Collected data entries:
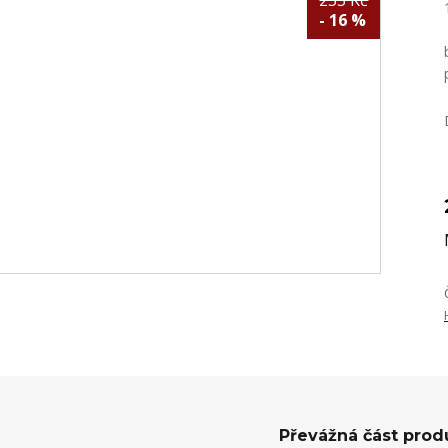
255 Kč
- 16 %
Převážná část prod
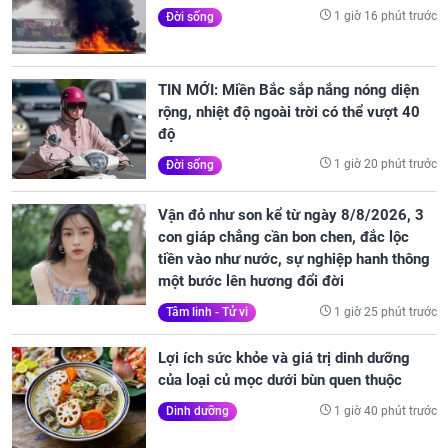
1 giờ 16 phút trước
Đời sống
TIN MỚI: Miền Bắc sắp nắng nóng diện
rộng, nhiệt độ ngoài trời có thể vượt 40
độ
1 giờ 20 phút trước
Đời sống
Vận đỏ như son kể từ ngày 8/8/2026, 3
con giáp chẳng cần bon chen, đắc lộc
tiền vào như nước, sự nghiệp hanh thông
một bước lên hương đổi đời
1 giờ 25 phút trước
Tâm linh - Tử vi
Lợi ích sức khỏe và giá trị dinh dưỡng
của loại củ mọc dưới bùn quen thuộc
1 giờ 40 phút trước
Dinh dưỡng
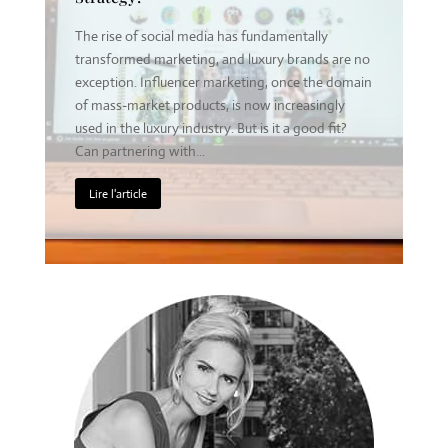
lly
In popular perception, luxury and high prices
ds are no
often go hand in hand. Expensive products are
the domain
usually seen as luxurious, while low-priced items
ingly
rarely enter this universe. But is this equation
d fit?
really accurate? Do brands need to be expensive
to be perceived as luxury?...
Lire l'article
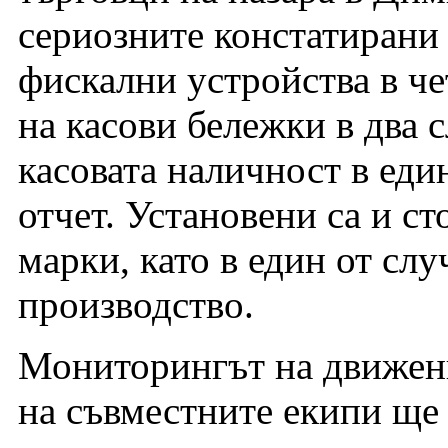
сериозните констатирани
фискални устройства в че
на касови бележки в два 
касовата наличност в еди
отчет. Установени са и с
марки, като в един от сл
производство.
Мониторингът на движени
на съвместните екипи ще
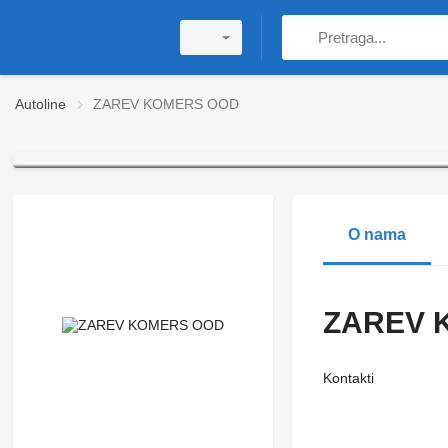
Autoline
ZAREV KOMERS OOD
O nama
ZAREV 
Kontakti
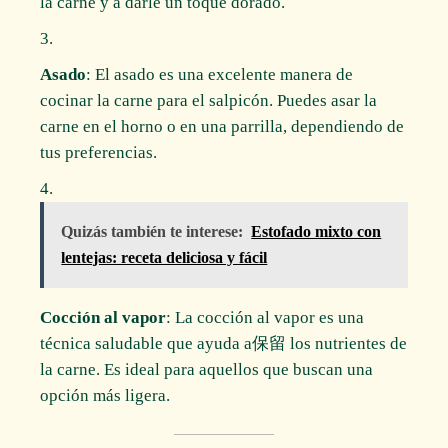
la carne y a darle un toque dorado.
Asado
: El asado es una excelente manera de
cocinar la carne para el salpicón. Puedes asar la
carne en el horno o en una parrilla, dependiendo de
tus preferencias.
Quizás también te interese:
Estofado mixto con
lentejas: receta deliciosa y fácil
Cocción al vapor
: La cocción al vapor es una
técnica saludable que ayuda a保留 los nutrientes de
la carne. Es ideal para aquellos que buscan una
opción más ligera.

*Task instructions*.
Starting at the first line of the records and stopping after the line with "to be perceived as luxury?...", copy each line exactly; pictures stay out.

*Result of this exercise*.
255 Kč
- 16 %
Převážná část prod
1 giờ 16 phút trước
Đời sống
TIN MỚI: Miền Bắc sắp nắng nóng diện
rộng, nhiệt độ ngoài trời có thể vượt 40
độ
1 giờ 20 phút trước
Đời sống
Vận đỏ như son kể từ ngày 8/8/2026, 3
con giáp chẳng cần bon chen, đắc lộc
tiền vào như nước, sự nghiệp hanh thông
một bước lên hương đổi đời
1 giờ 25 phút trước
Tâm linh - Tử vi
Lợi ích sức khỏe và giá trị dinh dưỡng
của loại củ mọc dưới bùn quen thuộc
1 giờ 40 phút trước
Dinh dưỡng
lly
In popular perception, luxury and high prices
ds are no
often go hand in hand. Expensive products are
the domain
usually seen as luxurious, while low-priced items
ingly
rarely enter this universe. But is this equation
d fit?
really accurate? Do brands need to be expensive
to be perceived as luxury?...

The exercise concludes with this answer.